Three hours in the allotment cheered me up no end, despite a nasty surprise at the end of it.


This is the corner of the onion bed - I ran out of canes so I used prunings instead. This bit of staghorn sumac wasn't quite dead!


I pulled up the onions. This took ages because the clay soil was very sticky and clumped onto the fork. And there were bindweed roots to remove. Some onions were beginning to rot - probably because it has been so wet. They are in the plastic planthouse to dry off. Not an impressive crop - I lost about a third of them and many that survived are very small. Might try a different variety and overwinter some.


The ex-onion bed is now a brassica bed. I weeded, forked in some blood, fish & bonemeal, trampled then planted some cauli (snowball), PSB and kale (Black Tuscany). They are planted a bit close together at the moment but will be thinned out eventually by selective cropping.


I thought I'd try out cabbage collars. The brassicas I already have in the allotment are fine, but the caulis I planted in containers in my back garden just over the hedge all suffered from cabbage root fly.


AN's lad's cucumber is doing well! I weeded under it for him - he's a bit too young to be sent on his own to look after it. I went back later and put straw under the fruits to keep them off the soil.


I planted out two-and-a-half rows of leeks in this space vacated by the Anyas then I filled the last half row with garlic.

Also, unsnapped by camera, I tidied up the strawberry bed by removing all the runners and doing a bit of weeding.
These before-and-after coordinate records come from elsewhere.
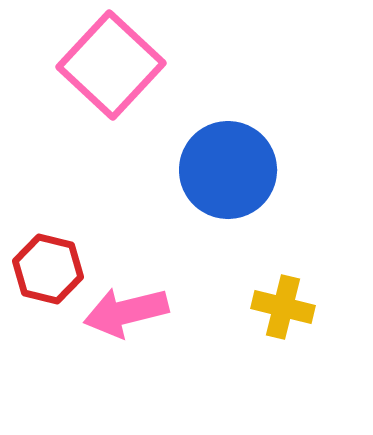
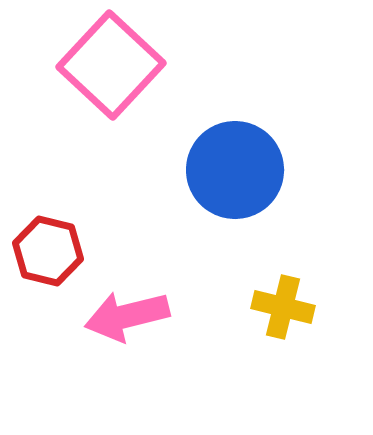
blue circle: moved 7 px right
red hexagon: moved 18 px up
pink arrow: moved 1 px right, 4 px down
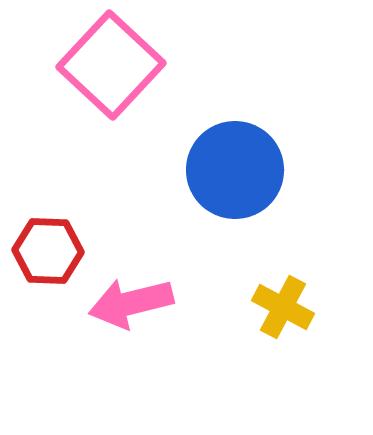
red hexagon: rotated 12 degrees counterclockwise
yellow cross: rotated 14 degrees clockwise
pink arrow: moved 4 px right, 13 px up
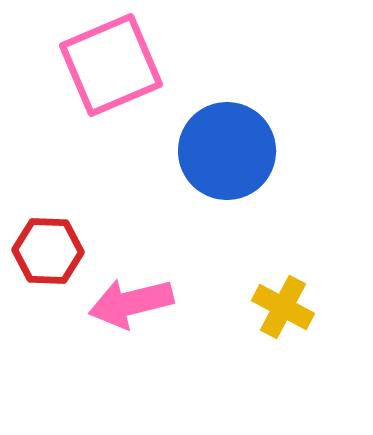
pink square: rotated 24 degrees clockwise
blue circle: moved 8 px left, 19 px up
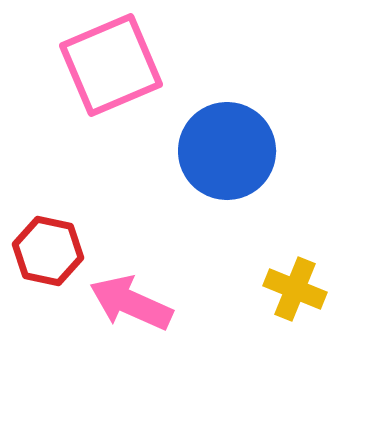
red hexagon: rotated 10 degrees clockwise
pink arrow: rotated 38 degrees clockwise
yellow cross: moved 12 px right, 18 px up; rotated 6 degrees counterclockwise
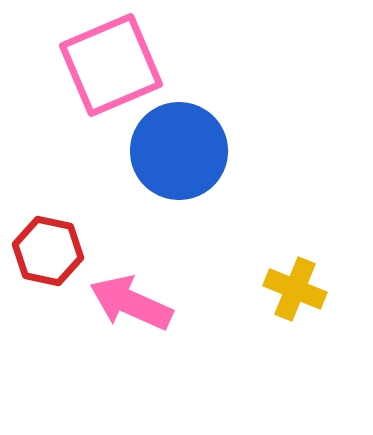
blue circle: moved 48 px left
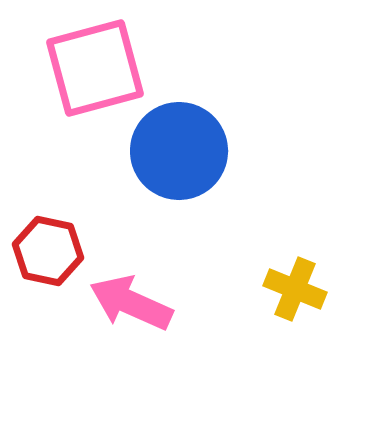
pink square: moved 16 px left, 3 px down; rotated 8 degrees clockwise
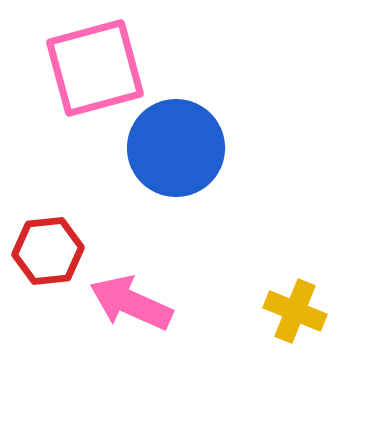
blue circle: moved 3 px left, 3 px up
red hexagon: rotated 18 degrees counterclockwise
yellow cross: moved 22 px down
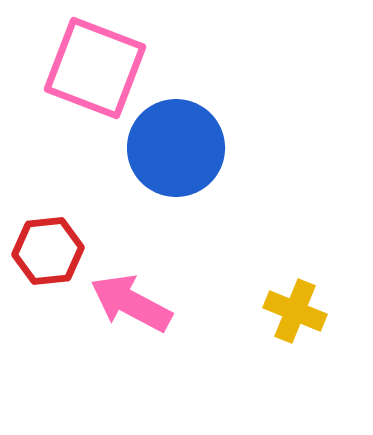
pink square: rotated 36 degrees clockwise
pink arrow: rotated 4 degrees clockwise
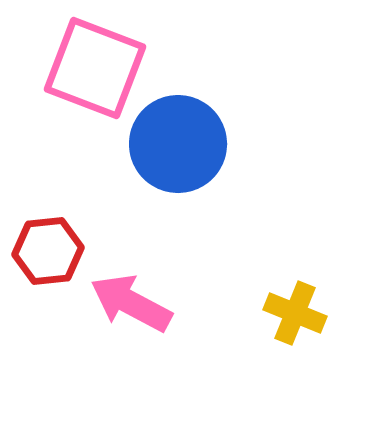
blue circle: moved 2 px right, 4 px up
yellow cross: moved 2 px down
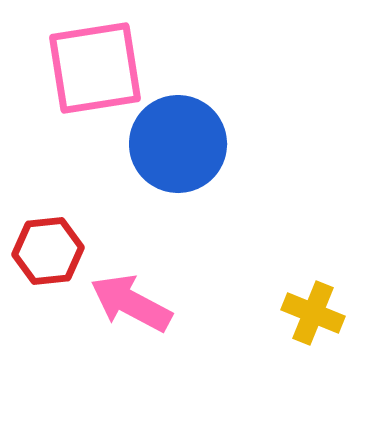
pink square: rotated 30 degrees counterclockwise
yellow cross: moved 18 px right
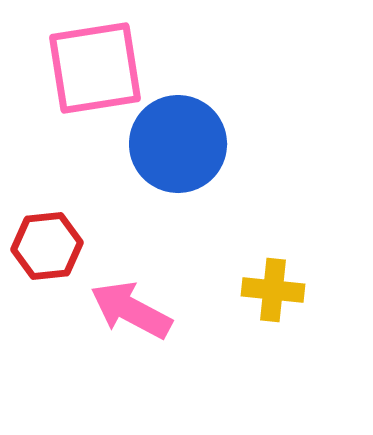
red hexagon: moved 1 px left, 5 px up
pink arrow: moved 7 px down
yellow cross: moved 40 px left, 23 px up; rotated 16 degrees counterclockwise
I removed weeds that were "rounding off" the corners of the beds. Not precision work, but a very satisfying grab-handfuls-and-pull technique.


My Helpful Assistant points out that I need to get the strimmer out.
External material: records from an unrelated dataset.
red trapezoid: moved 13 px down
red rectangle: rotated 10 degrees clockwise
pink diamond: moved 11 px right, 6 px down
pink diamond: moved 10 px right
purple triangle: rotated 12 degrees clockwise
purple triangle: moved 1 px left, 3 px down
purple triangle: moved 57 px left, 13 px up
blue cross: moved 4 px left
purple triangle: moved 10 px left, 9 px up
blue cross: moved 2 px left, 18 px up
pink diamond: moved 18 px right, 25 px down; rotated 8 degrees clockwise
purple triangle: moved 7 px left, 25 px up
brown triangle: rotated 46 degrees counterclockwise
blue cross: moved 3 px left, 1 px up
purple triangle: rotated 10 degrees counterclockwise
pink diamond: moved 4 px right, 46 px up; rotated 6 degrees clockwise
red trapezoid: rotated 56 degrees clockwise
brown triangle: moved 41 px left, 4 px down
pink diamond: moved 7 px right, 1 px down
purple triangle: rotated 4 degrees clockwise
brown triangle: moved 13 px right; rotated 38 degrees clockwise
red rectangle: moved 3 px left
Hey! What's this netting for? Where'd my onions go? What am I going to roll in now?


That's right princess - stay on the path and I won't water your backside.


These are pretty - didn't weed them out.
The bindweed amongst the tatties was thinking about flowering but it's such a thug of a plant it had to go.

On the subject of tatties:

Oh no... surely not...

I think this is blight on the Mystery Spuds.
All haulms removed and binned. The desirees on the next bed seem to be fine but I will keep a very close watch on them. The next allotment along has lost all its tomatoes, probably to blight too.